I think Mr Corbyn’s energy, or apparent lack of it, is doing him a disservice. We don’t want our politicians pushing their words at us, pointing and table thumping (metaphorically or actually), over-emphasising words and phrases with dull, repetitive unnatural inflections. Yes, I do think this is what too many of them do! But we do want someone with plenty of movement and colour in their voice: changes in inflection and pace, variation in pauses; but also in their body language: sitting or standing tall and poised, using hand gesture (naturally not choreographed), good eye contact, with resonant projecting voices. This is what I mean by energy, and this is what really makes a difference as to how much you can engage people. I’d like to see Mr Corbyn have more energy. He has quite good facial expression, but his eyes don’t light up on his subject matter. His voice moves (inflects) but not overly so. I have seen him light up: I saw him interviewed by Jon Snow on Channel 4 News when he got on to talking about his childhood in Jamaica and he suddenly came alive. I’m sure there are other examples, but in my research for this article I took a cross section of examples of his speaking and this one stood out. It dawns on me now that I switch off, mentally or physically, when he is speaking otherwise I might have more examples. That is telling in itself!
As a last point I can’t ignore Jeremy’s (I feel I know him better now and can dispense with the ‘Mr Corbyn’), Jeremy’s sartorial choices. It does matter what you wear. If you look a little shabby, you not only looked tired and harassed, but it suggests a lack of respect for the people you are talking to: they don’t deserve for you to make an effort. I’ll say no more.

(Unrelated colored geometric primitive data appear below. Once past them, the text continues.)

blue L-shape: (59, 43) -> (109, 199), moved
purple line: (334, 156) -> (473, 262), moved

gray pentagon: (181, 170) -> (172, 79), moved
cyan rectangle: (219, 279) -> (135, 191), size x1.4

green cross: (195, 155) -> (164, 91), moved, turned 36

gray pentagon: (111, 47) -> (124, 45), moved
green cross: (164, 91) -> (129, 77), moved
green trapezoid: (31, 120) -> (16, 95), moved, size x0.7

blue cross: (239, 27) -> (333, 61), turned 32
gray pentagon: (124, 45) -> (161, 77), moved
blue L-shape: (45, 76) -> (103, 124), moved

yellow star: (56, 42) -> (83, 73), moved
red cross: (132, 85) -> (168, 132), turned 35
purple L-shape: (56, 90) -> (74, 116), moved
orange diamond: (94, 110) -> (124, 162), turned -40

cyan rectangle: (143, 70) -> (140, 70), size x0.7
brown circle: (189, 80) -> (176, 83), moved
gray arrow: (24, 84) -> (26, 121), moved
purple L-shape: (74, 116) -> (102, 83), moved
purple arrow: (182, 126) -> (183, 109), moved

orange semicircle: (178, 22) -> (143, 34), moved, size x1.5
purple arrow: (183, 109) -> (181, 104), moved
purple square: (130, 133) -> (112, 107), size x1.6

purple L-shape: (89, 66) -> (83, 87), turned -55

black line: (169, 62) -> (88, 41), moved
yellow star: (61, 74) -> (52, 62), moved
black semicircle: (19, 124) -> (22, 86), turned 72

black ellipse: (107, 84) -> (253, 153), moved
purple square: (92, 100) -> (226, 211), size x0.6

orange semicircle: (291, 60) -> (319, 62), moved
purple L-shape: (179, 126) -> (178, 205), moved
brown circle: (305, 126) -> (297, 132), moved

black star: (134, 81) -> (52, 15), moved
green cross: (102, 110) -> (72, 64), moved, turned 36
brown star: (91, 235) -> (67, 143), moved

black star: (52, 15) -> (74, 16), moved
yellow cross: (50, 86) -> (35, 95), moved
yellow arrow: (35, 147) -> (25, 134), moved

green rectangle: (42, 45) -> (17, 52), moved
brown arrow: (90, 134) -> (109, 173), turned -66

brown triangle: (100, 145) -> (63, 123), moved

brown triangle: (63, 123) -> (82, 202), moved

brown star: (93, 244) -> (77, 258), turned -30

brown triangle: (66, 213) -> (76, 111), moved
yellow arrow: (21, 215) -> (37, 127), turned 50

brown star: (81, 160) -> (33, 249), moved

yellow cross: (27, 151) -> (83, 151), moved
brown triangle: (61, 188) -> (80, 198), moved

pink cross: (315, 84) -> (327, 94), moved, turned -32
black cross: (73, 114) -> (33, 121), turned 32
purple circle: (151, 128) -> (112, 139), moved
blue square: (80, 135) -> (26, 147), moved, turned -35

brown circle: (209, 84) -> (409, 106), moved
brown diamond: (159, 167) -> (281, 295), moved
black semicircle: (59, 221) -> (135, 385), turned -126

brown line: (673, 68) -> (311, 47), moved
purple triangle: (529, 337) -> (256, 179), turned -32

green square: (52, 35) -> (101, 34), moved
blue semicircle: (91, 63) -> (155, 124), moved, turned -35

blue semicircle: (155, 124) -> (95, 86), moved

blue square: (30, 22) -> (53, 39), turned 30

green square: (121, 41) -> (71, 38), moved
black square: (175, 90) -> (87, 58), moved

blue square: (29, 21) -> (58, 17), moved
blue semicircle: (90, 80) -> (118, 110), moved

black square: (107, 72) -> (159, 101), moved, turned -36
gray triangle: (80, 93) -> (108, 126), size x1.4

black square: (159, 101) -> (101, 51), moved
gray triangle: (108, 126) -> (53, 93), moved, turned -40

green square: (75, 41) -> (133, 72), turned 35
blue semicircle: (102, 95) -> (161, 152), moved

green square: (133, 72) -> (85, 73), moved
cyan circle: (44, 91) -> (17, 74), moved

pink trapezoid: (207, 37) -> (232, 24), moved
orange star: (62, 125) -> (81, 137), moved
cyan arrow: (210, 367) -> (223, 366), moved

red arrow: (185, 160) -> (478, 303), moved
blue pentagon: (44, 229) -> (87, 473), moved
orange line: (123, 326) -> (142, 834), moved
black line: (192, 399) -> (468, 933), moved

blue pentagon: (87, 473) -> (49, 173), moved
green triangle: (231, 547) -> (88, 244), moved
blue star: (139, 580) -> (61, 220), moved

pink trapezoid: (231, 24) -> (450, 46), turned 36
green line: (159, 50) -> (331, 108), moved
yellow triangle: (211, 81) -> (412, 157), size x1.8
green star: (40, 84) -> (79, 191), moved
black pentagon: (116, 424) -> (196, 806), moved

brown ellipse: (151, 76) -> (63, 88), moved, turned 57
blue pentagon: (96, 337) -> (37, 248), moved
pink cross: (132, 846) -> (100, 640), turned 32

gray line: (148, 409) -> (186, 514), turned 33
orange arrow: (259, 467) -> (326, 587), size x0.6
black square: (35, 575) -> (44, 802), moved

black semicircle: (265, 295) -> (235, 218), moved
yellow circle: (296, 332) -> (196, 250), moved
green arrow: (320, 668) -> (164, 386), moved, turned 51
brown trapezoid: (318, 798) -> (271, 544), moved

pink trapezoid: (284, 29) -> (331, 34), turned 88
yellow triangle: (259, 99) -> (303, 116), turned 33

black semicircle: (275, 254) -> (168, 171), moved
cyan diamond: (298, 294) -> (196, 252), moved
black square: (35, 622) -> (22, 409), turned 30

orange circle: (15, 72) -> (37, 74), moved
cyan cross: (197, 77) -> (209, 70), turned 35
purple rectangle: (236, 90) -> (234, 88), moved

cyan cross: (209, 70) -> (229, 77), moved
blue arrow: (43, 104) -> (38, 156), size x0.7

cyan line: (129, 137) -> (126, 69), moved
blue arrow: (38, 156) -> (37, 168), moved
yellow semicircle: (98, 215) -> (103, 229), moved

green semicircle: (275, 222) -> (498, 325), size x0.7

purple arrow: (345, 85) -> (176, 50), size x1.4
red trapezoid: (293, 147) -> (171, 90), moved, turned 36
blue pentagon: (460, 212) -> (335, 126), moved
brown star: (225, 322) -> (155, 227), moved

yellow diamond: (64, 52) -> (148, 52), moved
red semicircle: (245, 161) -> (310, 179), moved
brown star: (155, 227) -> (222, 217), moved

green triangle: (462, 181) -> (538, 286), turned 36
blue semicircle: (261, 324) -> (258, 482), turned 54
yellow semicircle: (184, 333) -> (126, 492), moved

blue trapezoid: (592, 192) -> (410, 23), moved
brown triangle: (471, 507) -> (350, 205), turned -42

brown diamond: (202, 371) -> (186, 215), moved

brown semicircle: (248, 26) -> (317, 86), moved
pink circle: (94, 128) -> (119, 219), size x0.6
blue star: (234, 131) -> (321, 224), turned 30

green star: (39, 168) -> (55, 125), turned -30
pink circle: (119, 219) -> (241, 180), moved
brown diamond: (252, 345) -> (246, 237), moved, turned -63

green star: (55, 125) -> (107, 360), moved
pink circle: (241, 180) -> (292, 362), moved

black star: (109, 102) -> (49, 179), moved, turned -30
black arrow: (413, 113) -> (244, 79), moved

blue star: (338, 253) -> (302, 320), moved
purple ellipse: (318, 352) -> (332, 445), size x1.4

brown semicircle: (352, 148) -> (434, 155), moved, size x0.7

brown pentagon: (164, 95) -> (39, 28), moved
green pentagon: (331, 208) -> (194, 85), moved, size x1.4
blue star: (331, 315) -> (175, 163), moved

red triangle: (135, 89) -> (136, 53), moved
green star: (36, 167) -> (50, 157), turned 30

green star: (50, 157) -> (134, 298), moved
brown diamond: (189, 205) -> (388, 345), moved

I seem to have concluded that Mr Corbyn is not very statesmanlike. But as a parting shot I would like to say this for him: his articulacy, succinctness and honest language do convey his sincerity and decency. His delivery is undoubtedly different to most of our current politicians. Maybe this in itself is enough to make people listen, at least at the first hearing, so perhaps he can get away with not being statesmanlike? What do you think?